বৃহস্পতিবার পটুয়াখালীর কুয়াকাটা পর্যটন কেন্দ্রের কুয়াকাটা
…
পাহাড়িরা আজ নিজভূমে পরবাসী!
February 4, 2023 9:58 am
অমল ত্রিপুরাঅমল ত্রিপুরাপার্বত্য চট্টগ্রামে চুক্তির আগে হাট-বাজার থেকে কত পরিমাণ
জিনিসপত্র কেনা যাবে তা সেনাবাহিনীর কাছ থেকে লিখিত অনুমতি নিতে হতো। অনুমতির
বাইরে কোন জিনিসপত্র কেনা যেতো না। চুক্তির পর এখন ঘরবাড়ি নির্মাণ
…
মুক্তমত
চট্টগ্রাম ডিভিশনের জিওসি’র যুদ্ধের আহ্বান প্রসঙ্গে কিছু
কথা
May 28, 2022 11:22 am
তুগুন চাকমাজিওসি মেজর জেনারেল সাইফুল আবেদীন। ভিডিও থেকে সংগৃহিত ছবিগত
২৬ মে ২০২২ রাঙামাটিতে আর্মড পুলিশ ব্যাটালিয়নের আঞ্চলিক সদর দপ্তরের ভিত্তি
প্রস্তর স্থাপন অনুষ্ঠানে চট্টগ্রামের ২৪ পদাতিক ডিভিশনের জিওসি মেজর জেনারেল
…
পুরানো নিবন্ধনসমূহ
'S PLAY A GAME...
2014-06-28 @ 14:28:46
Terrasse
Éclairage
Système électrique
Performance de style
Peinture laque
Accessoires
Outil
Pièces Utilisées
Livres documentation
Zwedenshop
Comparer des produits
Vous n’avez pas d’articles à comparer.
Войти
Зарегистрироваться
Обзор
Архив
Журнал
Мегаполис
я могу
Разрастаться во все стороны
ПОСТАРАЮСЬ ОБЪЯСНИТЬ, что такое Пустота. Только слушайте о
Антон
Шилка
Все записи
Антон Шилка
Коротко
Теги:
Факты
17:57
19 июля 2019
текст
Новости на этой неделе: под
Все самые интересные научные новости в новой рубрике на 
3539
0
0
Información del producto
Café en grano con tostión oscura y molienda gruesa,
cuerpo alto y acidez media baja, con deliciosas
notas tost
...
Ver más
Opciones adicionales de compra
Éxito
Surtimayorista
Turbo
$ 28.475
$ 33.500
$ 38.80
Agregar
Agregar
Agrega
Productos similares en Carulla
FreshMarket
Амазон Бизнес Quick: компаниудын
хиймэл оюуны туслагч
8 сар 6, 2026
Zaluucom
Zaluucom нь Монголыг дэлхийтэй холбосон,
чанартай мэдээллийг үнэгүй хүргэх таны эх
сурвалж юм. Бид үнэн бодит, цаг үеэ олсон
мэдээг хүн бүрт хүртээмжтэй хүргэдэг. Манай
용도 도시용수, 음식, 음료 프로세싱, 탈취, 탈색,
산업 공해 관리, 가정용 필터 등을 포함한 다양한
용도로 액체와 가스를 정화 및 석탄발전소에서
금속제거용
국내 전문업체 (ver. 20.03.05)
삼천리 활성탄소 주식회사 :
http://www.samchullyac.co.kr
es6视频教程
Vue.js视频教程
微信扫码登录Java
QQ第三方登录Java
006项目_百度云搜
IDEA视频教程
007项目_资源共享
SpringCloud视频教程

● ● ● ● ● ● ●

ACTIVITY
Give back the records word for word. Start at the first line, end at the line containing "Comparer des produits", and include both.

SOLUTION TO THIS PROBLEM
বৃহস্পতিবার পটুয়াখালীর কুয়াকাটা পর্যটন কেন্দ্রের কুয়াকাটা
…
পাহাড়িরা আজ নিজভূমে পরবাসী!
February 4, 2023 9:58 am
অমল ত্রিপুরাঅমল ত্রিপুরাপার্বত্য চট্টগ্রামে চুক্তির আগে হাট-বাজার থেকে কত পরিমাণ
জিনিসপত্র কেনা যাবে তা সেনাবাহিনীর কাছ থেকে লিখিত অনুমতি নিতে হতো। অনুমতির
বাইরে কোন জিনিসপত্র কেনা যেতো না। চুক্তির পর এখন ঘরবাড়ি নির্মাণ
…
মুক্তমত
চট্টগ্রাম ডিভিশনের জিওসি’র যুদ্ধের আহ্বান প্রসঙ্গে কিছু
কথা
May 28, 2022 11:22 am
তুগুন চাকমাজিওসি মেজর জেনারেল সাইফুল আবেদীন। ভিডিও থেকে সংগৃহিত ছবিগত
২৬ মে ২০২২ রাঙামাটিতে আর্মড পুলিশ ব্যাটালিয়নের আঞ্চলিক সদর দপ্তরের ভিত্তি
প্রস্তর স্থাপন অনুষ্ঠানে চট্টগ্রামের ২৪ পদাতিক ডিভিশনের জিওসি মেজর জেনারেল
…
পুরানো নিবন্ধনসমূহ
'S PLAY A GAME...
2014-06-28 @ 14:28:46
Terrasse
Éclairage
Système électrique
Performance de style
Peinture laque
Accessoires
Outil
Pièces Utilisées
Livres documentation
Zwedenshop
Comparer des produits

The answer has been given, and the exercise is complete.